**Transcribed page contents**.
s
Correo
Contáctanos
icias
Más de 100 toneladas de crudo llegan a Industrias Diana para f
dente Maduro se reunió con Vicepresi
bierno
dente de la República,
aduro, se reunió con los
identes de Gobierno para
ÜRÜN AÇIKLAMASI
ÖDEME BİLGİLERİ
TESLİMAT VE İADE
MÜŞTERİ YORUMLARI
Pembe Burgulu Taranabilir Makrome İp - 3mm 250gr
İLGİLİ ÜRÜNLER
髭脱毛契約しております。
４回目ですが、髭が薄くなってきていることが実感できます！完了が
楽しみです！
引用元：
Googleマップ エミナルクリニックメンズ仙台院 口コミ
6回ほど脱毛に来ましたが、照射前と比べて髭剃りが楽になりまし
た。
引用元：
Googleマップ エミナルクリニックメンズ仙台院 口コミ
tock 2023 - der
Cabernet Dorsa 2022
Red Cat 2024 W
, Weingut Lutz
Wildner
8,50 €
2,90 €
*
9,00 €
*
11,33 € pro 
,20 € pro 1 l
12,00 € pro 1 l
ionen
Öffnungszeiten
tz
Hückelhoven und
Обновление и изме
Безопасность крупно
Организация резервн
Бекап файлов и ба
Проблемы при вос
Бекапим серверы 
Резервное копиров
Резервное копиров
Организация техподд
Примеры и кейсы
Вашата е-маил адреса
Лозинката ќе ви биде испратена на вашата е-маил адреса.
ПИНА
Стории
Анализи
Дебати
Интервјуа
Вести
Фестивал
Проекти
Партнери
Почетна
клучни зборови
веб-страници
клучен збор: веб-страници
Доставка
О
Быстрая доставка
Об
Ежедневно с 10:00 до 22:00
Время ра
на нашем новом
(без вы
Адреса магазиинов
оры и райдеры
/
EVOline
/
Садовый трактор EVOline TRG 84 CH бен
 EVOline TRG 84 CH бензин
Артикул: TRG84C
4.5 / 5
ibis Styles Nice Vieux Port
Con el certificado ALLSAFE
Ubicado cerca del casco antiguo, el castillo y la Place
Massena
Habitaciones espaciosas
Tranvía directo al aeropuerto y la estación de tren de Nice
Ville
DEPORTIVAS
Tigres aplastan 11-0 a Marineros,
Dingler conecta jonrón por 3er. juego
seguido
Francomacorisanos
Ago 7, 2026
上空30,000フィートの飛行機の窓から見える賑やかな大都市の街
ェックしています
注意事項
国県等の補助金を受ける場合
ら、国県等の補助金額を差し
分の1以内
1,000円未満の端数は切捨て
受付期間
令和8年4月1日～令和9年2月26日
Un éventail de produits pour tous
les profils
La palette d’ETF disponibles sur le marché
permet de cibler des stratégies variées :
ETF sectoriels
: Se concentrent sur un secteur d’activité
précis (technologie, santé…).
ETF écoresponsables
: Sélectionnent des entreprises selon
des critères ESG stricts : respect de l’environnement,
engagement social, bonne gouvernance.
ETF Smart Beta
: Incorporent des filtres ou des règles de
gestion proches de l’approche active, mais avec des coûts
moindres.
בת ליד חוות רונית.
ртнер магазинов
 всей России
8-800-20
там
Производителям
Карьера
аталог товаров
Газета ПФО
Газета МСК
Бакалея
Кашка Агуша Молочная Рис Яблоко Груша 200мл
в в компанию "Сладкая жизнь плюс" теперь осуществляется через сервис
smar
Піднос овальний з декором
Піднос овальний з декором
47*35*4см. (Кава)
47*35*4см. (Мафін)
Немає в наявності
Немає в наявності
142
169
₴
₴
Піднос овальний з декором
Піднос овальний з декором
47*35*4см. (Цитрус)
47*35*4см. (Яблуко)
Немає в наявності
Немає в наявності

**Problem to solve**.
If a line in the data above includes the string "EVOline", copy it.

**Reply to the exercise**.
EVOline
Садовый трактор EVOline TRG 84 CH бен
 EVOline TRG 84 CH бензин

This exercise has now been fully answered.